SublimeText3 Chinese version
Chinese version, very easy to use

Zend Studio 13.0.1
Powerful PHP integrated development environment

Dreamweaver CS6
Visual web development tools

SublimeText3 Mac version
God-level code editing software (SublimeText3)

Hot Topics











Recommended reliable digital currency trading platforms: 1. OKX, 2. Binance, 3. Coinbase, 4. Kraken, 5. Huobi, 6. KuCoin, 7. Bitfinex, 8. Gemini, 9. Bitstamp, 10. Poloniex, these platforms are known for their security, user experience and diverse functions, suitable for users at different levels of digital currency transactions

The top ten cryptocurrency trading platforms in the world include Binance, OKX, Gate.io, Coinbase, Kraken, Huobi Global, Bitfinex, Bittrex, KuCoin and Poloniex, all of which provide a variety of trading methods and powerful security measures.

The top ten digital currency exchanges such as Binance, OKX, gate.io have improved their systems, efficient diversified transactions and strict security measures.

Currently ranked among the top ten virtual currency exchanges: 1. Binance, 2. OKX, 3. Gate.io, 4. Coin library, 5. Siren, 6. Huobi Global Station, 7. Bybit, 8. Kucoin, 9. Bitcoin, 10. bit stamp.

The top ten cryptocurrency exchanges in the world in 2025 include Binance, OKX, Gate.io, Coinbase, Kraken, Huobi, Bitfinex, KuCoin, Bittrex and Poloniex, all of which are known for their high trading volume and security.

Measuring thread performance in C can use the timing tools, performance analysis tools, and custom timers in the standard library. 1. Use the library to measure execution time. 2. Use gprof for performance analysis. The steps include adding the -pg option during compilation, running the program to generate a gmon.out file, and generating a performance report. 3. Use Valgrind's Callgrind module to perform more detailed analysis. The steps include running the program to generate the callgrind.out file and viewing the results using kcachegrind. 4. Custom timers can flexibly measure the execution time of a specific code segment.

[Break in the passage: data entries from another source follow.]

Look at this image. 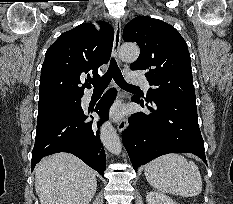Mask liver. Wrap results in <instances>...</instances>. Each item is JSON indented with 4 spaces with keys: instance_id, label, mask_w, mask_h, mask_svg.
Wrapping results in <instances>:
<instances>
[{
    "instance_id": "liver-1",
    "label": "liver",
    "mask_w": 233,
    "mask_h": 204,
    "mask_svg": "<svg viewBox=\"0 0 233 204\" xmlns=\"http://www.w3.org/2000/svg\"><path fill=\"white\" fill-rule=\"evenodd\" d=\"M96 188L95 172L72 154L56 153L36 165L40 204H89Z\"/></svg>"
}]
</instances>
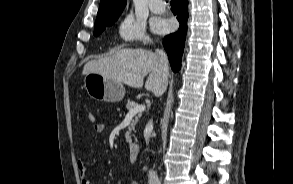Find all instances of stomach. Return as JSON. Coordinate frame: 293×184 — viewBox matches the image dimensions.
Wrapping results in <instances>:
<instances>
[{"instance_id":"stomach-1","label":"stomach","mask_w":293,"mask_h":184,"mask_svg":"<svg viewBox=\"0 0 293 184\" xmlns=\"http://www.w3.org/2000/svg\"><path fill=\"white\" fill-rule=\"evenodd\" d=\"M84 87L91 98L108 103L119 102L125 95L122 82L98 73L86 74Z\"/></svg>"}]
</instances>
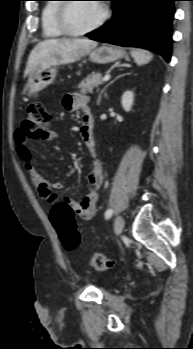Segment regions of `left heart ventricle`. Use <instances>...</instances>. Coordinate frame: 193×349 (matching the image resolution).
<instances>
[{"label": "left heart ventricle", "instance_id": "1", "mask_svg": "<svg viewBox=\"0 0 193 349\" xmlns=\"http://www.w3.org/2000/svg\"><path fill=\"white\" fill-rule=\"evenodd\" d=\"M102 15V6L94 2L73 3L67 12L69 26L83 30L93 25Z\"/></svg>", "mask_w": 193, "mask_h": 349}]
</instances>
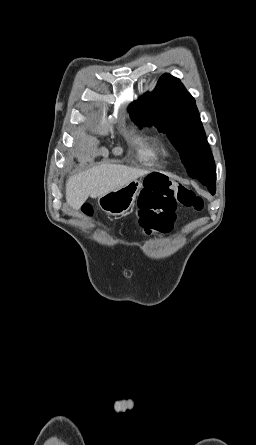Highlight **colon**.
I'll return each mask as SVG.
<instances>
[{
    "mask_svg": "<svg viewBox=\"0 0 256 445\" xmlns=\"http://www.w3.org/2000/svg\"><path fill=\"white\" fill-rule=\"evenodd\" d=\"M138 206L141 229L147 234L154 231L164 234L171 230L178 208L200 211L203 201L190 188L165 176L153 175L146 179L138 197ZM82 211L90 215L92 210L84 204Z\"/></svg>",
    "mask_w": 256,
    "mask_h": 445,
    "instance_id": "colon-1",
    "label": "colon"
}]
</instances>
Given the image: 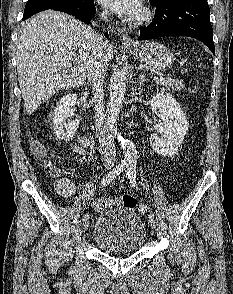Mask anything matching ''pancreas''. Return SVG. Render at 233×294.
<instances>
[{
	"instance_id": "cf45deb5",
	"label": "pancreas",
	"mask_w": 233,
	"mask_h": 294,
	"mask_svg": "<svg viewBox=\"0 0 233 294\" xmlns=\"http://www.w3.org/2000/svg\"><path fill=\"white\" fill-rule=\"evenodd\" d=\"M161 85L165 86L166 88H171L173 91H182L184 86L183 83L176 80L167 78L166 80L160 83Z\"/></svg>"
}]
</instances>
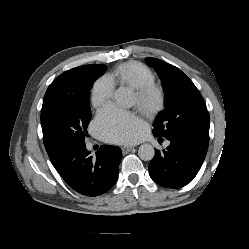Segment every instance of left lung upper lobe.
Segmentation results:
<instances>
[{
    "label": "left lung upper lobe",
    "instance_id": "5c2ea615",
    "mask_svg": "<svg viewBox=\"0 0 249 249\" xmlns=\"http://www.w3.org/2000/svg\"><path fill=\"white\" fill-rule=\"evenodd\" d=\"M145 60L160 76L165 93V109L155 119L154 136L209 142V114L193 82L167 62L152 57Z\"/></svg>",
    "mask_w": 249,
    "mask_h": 249
}]
</instances>
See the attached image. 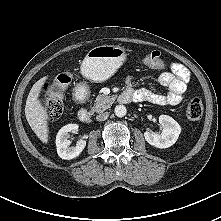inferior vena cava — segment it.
<instances>
[{
    "mask_svg": "<svg viewBox=\"0 0 221 221\" xmlns=\"http://www.w3.org/2000/svg\"><path fill=\"white\" fill-rule=\"evenodd\" d=\"M109 117L108 112L101 113L96 116L97 121H105Z\"/></svg>",
    "mask_w": 221,
    "mask_h": 221,
    "instance_id": "obj_1",
    "label": "inferior vena cava"
}]
</instances>
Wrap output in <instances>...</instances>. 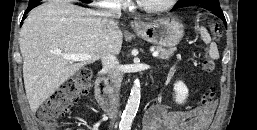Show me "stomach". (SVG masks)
<instances>
[{"mask_svg": "<svg viewBox=\"0 0 257 130\" xmlns=\"http://www.w3.org/2000/svg\"><path fill=\"white\" fill-rule=\"evenodd\" d=\"M134 31L149 43L174 47L184 36V25L177 18L169 16L143 23Z\"/></svg>", "mask_w": 257, "mask_h": 130, "instance_id": "stomach-1", "label": "stomach"}]
</instances>
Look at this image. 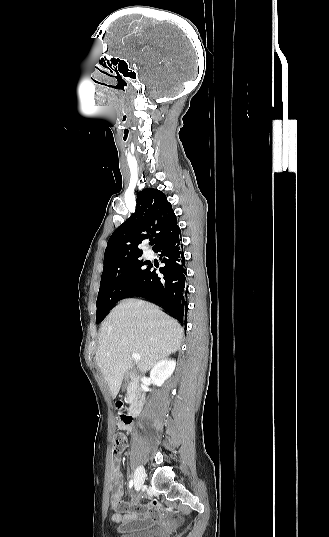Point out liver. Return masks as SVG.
Here are the masks:
<instances>
[{
	"mask_svg": "<svg viewBox=\"0 0 329 537\" xmlns=\"http://www.w3.org/2000/svg\"><path fill=\"white\" fill-rule=\"evenodd\" d=\"M184 330L180 324L146 301L127 299L112 309L101 325L96 361L116 398L123 379L139 354V369L145 373L179 350Z\"/></svg>",
	"mask_w": 329,
	"mask_h": 537,
	"instance_id": "6515ba94",
	"label": "liver"
}]
</instances>
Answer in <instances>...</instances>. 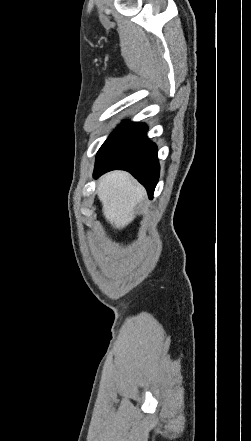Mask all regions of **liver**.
<instances>
[{"label":"liver","mask_w":251,"mask_h":441,"mask_svg":"<svg viewBox=\"0 0 251 441\" xmlns=\"http://www.w3.org/2000/svg\"><path fill=\"white\" fill-rule=\"evenodd\" d=\"M145 194V189L125 171L107 173L97 186L103 214L116 229H122L134 220L135 208Z\"/></svg>","instance_id":"obj_1"}]
</instances>
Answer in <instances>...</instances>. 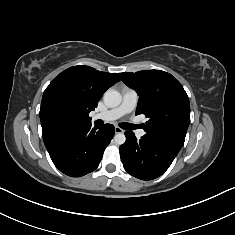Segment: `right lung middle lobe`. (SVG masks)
<instances>
[{"instance_id": "dd1d6c3e", "label": "right lung middle lobe", "mask_w": 235, "mask_h": 235, "mask_svg": "<svg viewBox=\"0 0 235 235\" xmlns=\"http://www.w3.org/2000/svg\"><path fill=\"white\" fill-rule=\"evenodd\" d=\"M56 117H57V118H58V117H60V114H59V113H57V114H56Z\"/></svg>"}]
</instances>
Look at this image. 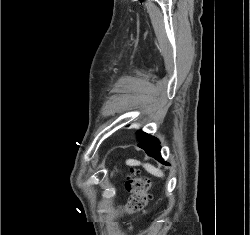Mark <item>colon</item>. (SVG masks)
Segmentation results:
<instances>
[{"instance_id": "obj_1", "label": "colon", "mask_w": 250, "mask_h": 235, "mask_svg": "<svg viewBox=\"0 0 250 235\" xmlns=\"http://www.w3.org/2000/svg\"><path fill=\"white\" fill-rule=\"evenodd\" d=\"M127 191L130 193L127 208L131 212L141 211L148 201V190L150 188V181L141 176L139 171L132 169L127 176L125 183Z\"/></svg>"}]
</instances>
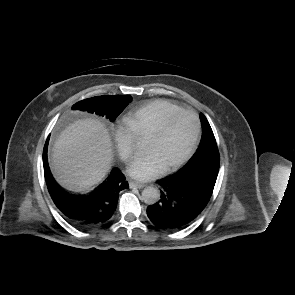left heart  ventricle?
Here are the masks:
<instances>
[{
    "label": "left heart ventricle",
    "mask_w": 295,
    "mask_h": 295,
    "mask_svg": "<svg viewBox=\"0 0 295 295\" xmlns=\"http://www.w3.org/2000/svg\"><path fill=\"white\" fill-rule=\"evenodd\" d=\"M195 133V122L187 114L173 118L158 139H147L144 150L153 153L163 168L180 159L189 149Z\"/></svg>",
    "instance_id": "obj_1"
}]
</instances>
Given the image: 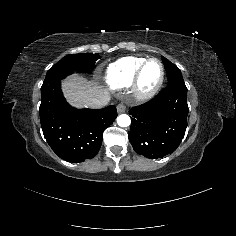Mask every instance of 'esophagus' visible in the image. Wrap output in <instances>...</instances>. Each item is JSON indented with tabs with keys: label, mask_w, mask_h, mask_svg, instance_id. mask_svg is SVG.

These methods help to fully understand thread performance and optimize code.

Bitcoin’s price ranges from $20,000 to $30,000. 1. Bitcoin’s price has fluctuated dramatically since 2009, reaching nearly $20,000 in 2017 and nearly $60,000 in 2021. 2. Prices are affected by factors such as market demand, supply, and macroeconomic environment. 3. Get real-time prices through exchanges, mobile apps and websites. 4. Bitcoin price is highly volatile, driven by market sentiment and external factors. 5. It has a certain relationship with traditional financial markets and is affected by global stock markets, the strength of the US dollar, etc. 6. The long-term trend is bullish, but risks need to be assessed with caution.

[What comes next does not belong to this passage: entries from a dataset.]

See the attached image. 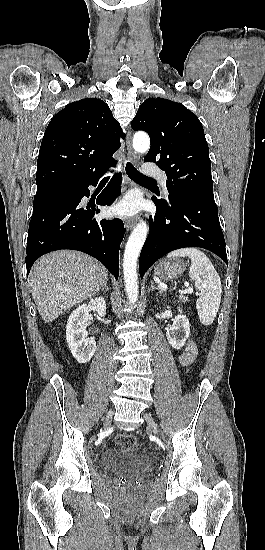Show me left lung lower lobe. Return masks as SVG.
Segmentation results:
<instances>
[{
	"label": "left lung lower lobe",
	"instance_id": "1",
	"mask_svg": "<svg viewBox=\"0 0 265 550\" xmlns=\"http://www.w3.org/2000/svg\"><path fill=\"white\" fill-rule=\"evenodd\" d=\"M156 213L149 217L150 232L139 258V272H145L166 253L184 247L208 249L228 265L225 240L218 211L192 201L163 204L152 197Z\"/></svg>",
	"mask_w": 265,
	"mask_h": 550
}]
</instances>
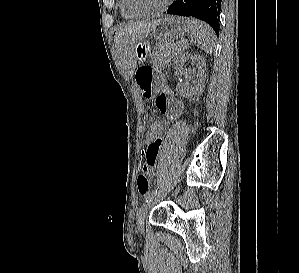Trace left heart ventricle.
Wrapping results in <instances>:
<instances>
[{
  "label": "left heart ventricle",
  "mask_w": 299,
  "mask_h": 273,
  "mask_svg": "<svg viewBox=\"0 0 299 273\" xmlns=\"http://www.w3.org/2000/svg\"><path fill=\"white\" fill-rule=\"evenodd\" d=\"M164 0H131L132 5L140 10H153L159 7Z\"/></svg>",
  "instance_id": "1"
}]
</instances>
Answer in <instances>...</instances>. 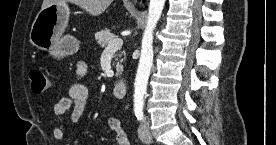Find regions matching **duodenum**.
I'll return each mask as SVG.
<instances>
[{"label":"duodenum","mask_w":276,"mask_h":145,"mask_svg":"<svg viewBox=\"0 0 276 145\" xmlns=\"http://www.w3.org/2000/svg\"><path fill=\"white\" fill-rule=\"evenodd\" d=\"M127 92V82L125 80H118L113 87V93L115 97L121 99L124 98Z\"/></svg>","instance_id":"410a0bca"}]
</instances>
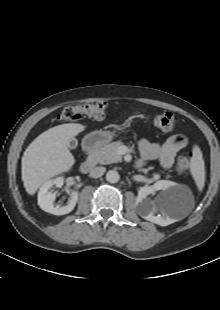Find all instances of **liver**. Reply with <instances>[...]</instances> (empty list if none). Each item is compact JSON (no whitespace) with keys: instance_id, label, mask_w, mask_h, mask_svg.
Listing matches in <instances>:
<instances>
[{"instance_id":"1","label":"liver","mask_w":220,"mask_h":310,"mask_svg":"<svg viewBox=\"0 0 220 310\" xmlns=\"http://www.w3.org/2000/svg\"><path fill=\"white\" fill-rule=\"evenodd\" d=\"M85 130L77 123L62 124L40 134L22 157V181L28 194L34 195L48 179L69 171L75 163L69 140Z\"/></svg>"}]
</instances>
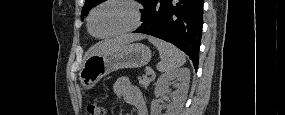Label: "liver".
Segmentation results:
<instances>
[{
	"instance_id": "obj_1",
	"label": "liver",
	"mask_w": 285,
	"mask_h": 115,
	"mask_svg": "<svg viewBox=\"0 0 285 115\" xmlns=\"http://www.w3.org/2000/svg\"><path fill=\"white\" fill-rule=\"evenodd\" d=\"M144 38V36L136 34V35H123L111 40H105L96 46H94L91 50V55H97V54H106V53H111L134 40H139Z\"/></svg>"
}]
</instances>
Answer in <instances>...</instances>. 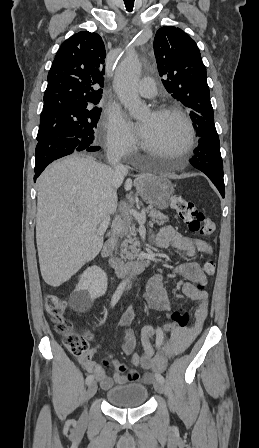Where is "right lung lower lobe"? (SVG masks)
<instances>
[{
    "label": "right lung lower lobe",
    "mask_w": 259,
    "mask_h": 448,
    "mask_svg": "<svg viewBox=\"0 0 259 448\" xmlns=\"http://www.w3.org/2000/svg\"><path fill=\"white\" fill-rule=\"evenodd\" d=\"M98 150H100V146L97 145L83 148L80 146L79 139L75 137H56L39 141L35 150L36 162L34 181H36V178L42 173L47 165L58 158L75 152H94Z\"/></svg>",
    "instance_id": "obj_1"
}]
</instances>
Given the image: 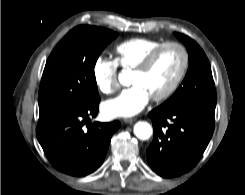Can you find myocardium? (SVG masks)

MeMebox 2.0 redefines crypto asset management through innovative architecture and performance breakthroughs. 1) It solves three major pain points: asset silos, income decay and paradox of security and convenience. 2) Through intelligent asset hubs, dynamic risk management and return enhancement engines, cross-chain transfer speed, average yield rate and security incident response speed are improved. 3) Provide users with asset visualization, policy automation and governance integration, realizing user value reconstruction. 4) Through ecological collaboration and compliance innovation, the overall effectiveness of the platform has been enhanced. 5) In the future, smart contract insurance pools, forecast market integration and AI-driven asset allocation will be launched to continue to lead the development of the industry.